Vitalik also suggested that this cost is an opportunity cost to the blockspace supplier. In this reading, if you are included, you ought to pay the supplier at least what they could have won from including someone else instead.
This means we can unbox our model further. The data publication cost is quoted by evaluating congestion on the base layer and making whole base layer operators, i.e., block producers!
Centralisation of the rollup operator set may not be quite as bad as centralisation of the base layer block producer set, but evaluating decentralisation trade-offs to the rollup network is left for a future piece.
At the time of writing, even mismatched fees such as those received from users to hedge against data publication costs are directed to some public goods funding in the case of Optimism’s retroPGF initiative.
Interestingly, with gas price auctions, the fight to capture this positive externality creates negative externalities to the network as a whole, who must deal with greater congestion!
Note that market efficiency is no longer a fair assumption in a world where some operators obtain private transaction order flow, or some are engaged in cross-domain MEV (h/t Alex Obadia!) In the latter case, market efficiency among cross-domain extractors could re-establish market efficiency in single-domain builder auctions.

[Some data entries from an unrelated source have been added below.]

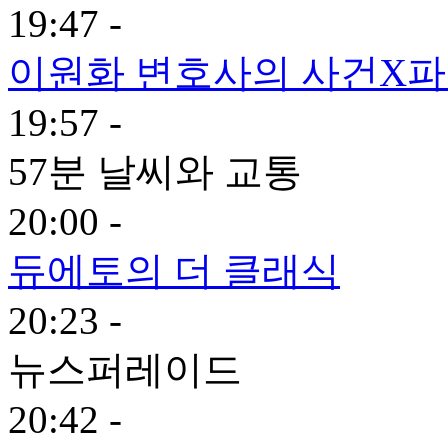
19:47 -
이원화 변호사의 사건X
19:57 -
57분 날씨와 교통
20:00 -
듀에토의 더 클래식
20:23 -
뉴스퍼레이드
20:42 -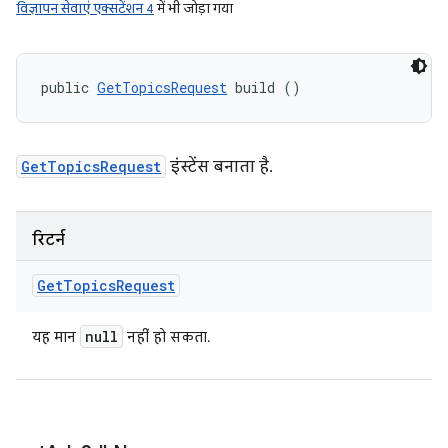
विज्ञापन सेवाएं एक्सटेंशन 4
में भी जोड़ा गया
public 
GetTopicsRequest
 build ()
GetTopicsRequest
इंस्टेंस बनाता है.
रिटर्न
Get
Topics
Request
null
यह मान
नहीं हो सकता.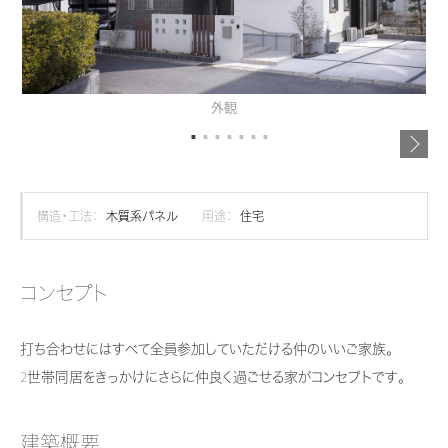
再開発・官民連携事業
土地活用実例
展示
場・
イベント情報
企業・IR
住まいるりんぐ（ロングサポート）
リフォーム事例
住まいづくりガイド
分譲マンション開発事業
カタログ請求
法人のお客さま
保証制度
事業用
買う
ニュース
収益不動産・投資開発事業
住まいのご相談
外観
アフターメンテナンス
企業不動産活用（CRE）戦略
MISAWAについて
建築再生事業
事業用リノベーション
分譲住宅（建売・土地）検索
ミサワリフォーム
社宅建築
ミサワホームグループ
事業用売買
ホテル・旅館リフォーム
中古住宅検索
構造・工法：
木質系パネル
用途：
住宅
ご相談窓口
医療・介護・子育て・障がい福祉施設
IR情報
スムストック検索
リフォーム営業所
事業用地・事業用建物
SDGs
コンセプト
お客様センター
分譲マンション検索
これから土地活用・賃貸経営をご検討の方
分譲用地
環境活動
打ち合わせにはすべて全員参加していただける仲のいいご家族。
土地活用の基礎から長期安定経営を目指すオーナー様まで、賃貸経営に
売る
[MISAWA RELAY]
これからリフォームをご検討の方
役立つ多彩な情報を幅広くお届けします。
2世帯同居をきっかけにさらに仲良く過ごせる家がコンセプトです。
採用情報
実例動画や基礎知識、収納の工夫など、理想の住まいを叶えるリフォーム
ホームラウンジ 土地活用・賃貸経営
住まいの売却
の具体策とアイデアを豊富にご用意しています。
ミサワホームオーナーさま・リフォーム工事ご契約者さまとミサワホームを
すべてのフィールドに新しい価値をデザインし、持続可能な未来志向のま
建築概要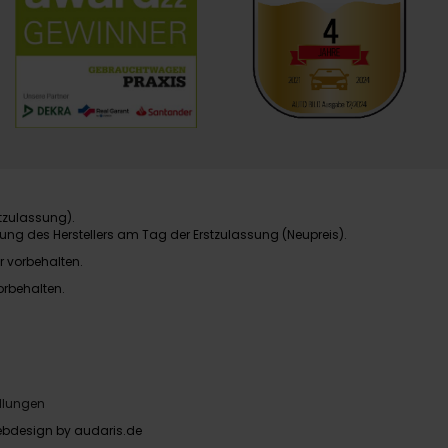
tzulassung).
ung des Herstellers am Tag der Erstzulassung (Neupreis).
r vorbehalten.
orbehalten.
llungen
bdesign by audaris.de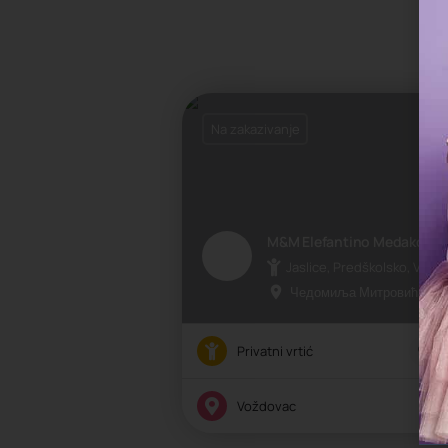
Na zakazivanje
M&M Elefantino Medaković
Jaslice, Predškolsko, Vrtić
Чедомиља Митровића 22, B
Privatni vrtić
Voždovac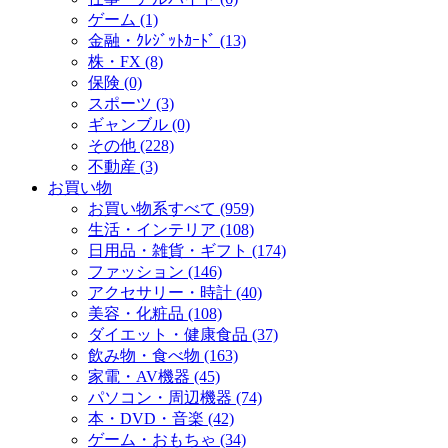
ゲーム (1)
金融・ｸﾚｼﾞｯﾄｶｰﾄﾞ (13)
株・FX (8)
保険 (0)
スポーツ (3)
ギャンブル (0)
その他 (228)
不動産 (3)
お買い物
お買い物系すべて (959)
生活・インテリア (108)
日用品・雑貨・ギフト (174)
ファッション (146)
アクセサリー・時計 (40)
美容・化粧品 (108)
ダイエット・健康食品 (37)
飲み物・食べ物 (163)
家電・AV機器 (45)
パソコン・周辺機器 (74)
本・DVD・音楽 (42)
ゲーム・おもちゃ (34)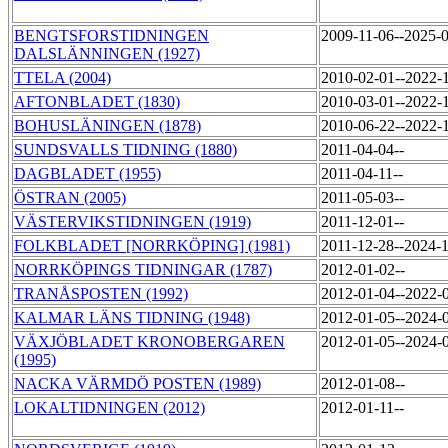
BENGTSFORSTIDNINGEN
2009-11-06--2025-
DALSLÄNNINGEN (1927)
TTELA (2004)
2010-02-01--2022-
AFTONBLADET (1830)
2010-03-01--2022-
BOHUSLÄNINGEN (1878)
2010-06-22--2022-
SUNDSVALLS TIDNING (1880)
2011-04-04--
DAGBLADET (1955)
2011-04-11--
ÖSTRAN (2005)
2011-05-03--
VÄSTERVIKSTIDNINGEN (1919)
2011-12-01--
FOLKBLADET [NORRKÖPING] (1981)
2011-12-28--2024-
NORRKÖPINGS TIDNINGAR (1787)
2012-01-02--
TRANÅSPOSTEN (1992)
2012-01-04--2022-
KALMAR LÄNS TIDNING (1948)
2012-01-05--2024-
VÄXJÖBLADET KRONOBERGAREN
2012-01-05--2024-
(1995)
NACKA VÄRMDÖ POSTEN (1989)
2012-01-08--
LOKALTIDNINGEN (2012)
2012-01-11--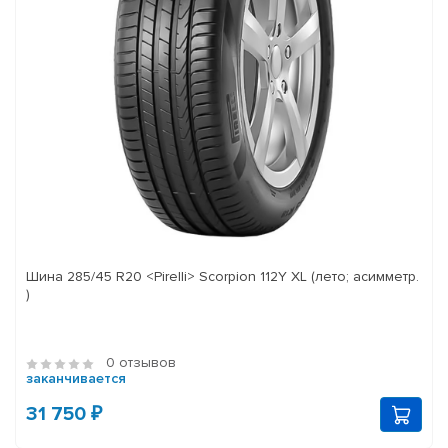
Шина 285/45 R20 <Pirelli> Scorpion 112Y XL (лето; асимметр.
)
0 отзывов
заканчивается
31 750 ₽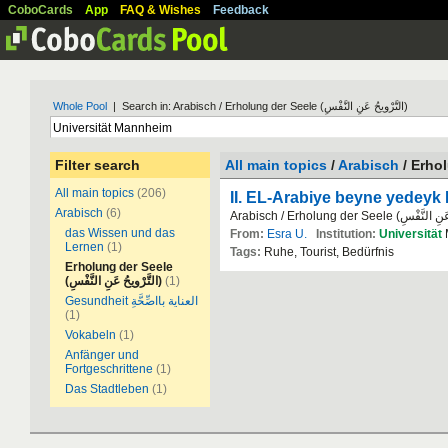
CoboCards
App
FAQ & Wishes
Feedback
Whole Pool
| Search in: Arabisch / Erholung der Seele (التَّرْويحُ عَنِ النَّفْسِ)
Filter search
All main topics
/
Arabisch
All main topics
(206)
II. EL-Arabiye beyne yedeyk 
Arabisch
(6)
das Wissen und das
From:
Esra U.
Institution:
Universität
Lernen
(1)
Tags:
Ruhe, Tourist, Bedürfnis
Erholung der Seele
(التَّرْويحُ عَنِ النَّفْسِ)
(1)
Gesundheit العناية بااصِّحَّةِ
(1)
Vokabeln
(1)
Anfänger und
Fortgeschrittene
(1)
Das Stadtleben
(1)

This model is not so terrible by the way! This is mostly the model under which miners have operated all this while. Yet we must bear in mind that any additional risk taken on by the operator is a fresh pressure to centralise, barring the availability of risk management primitives, e.g., derivatives. Even in the presence of such options to hedge against risk, the know-how necessary to conduct good business may be high, deterring less sophisticated operators.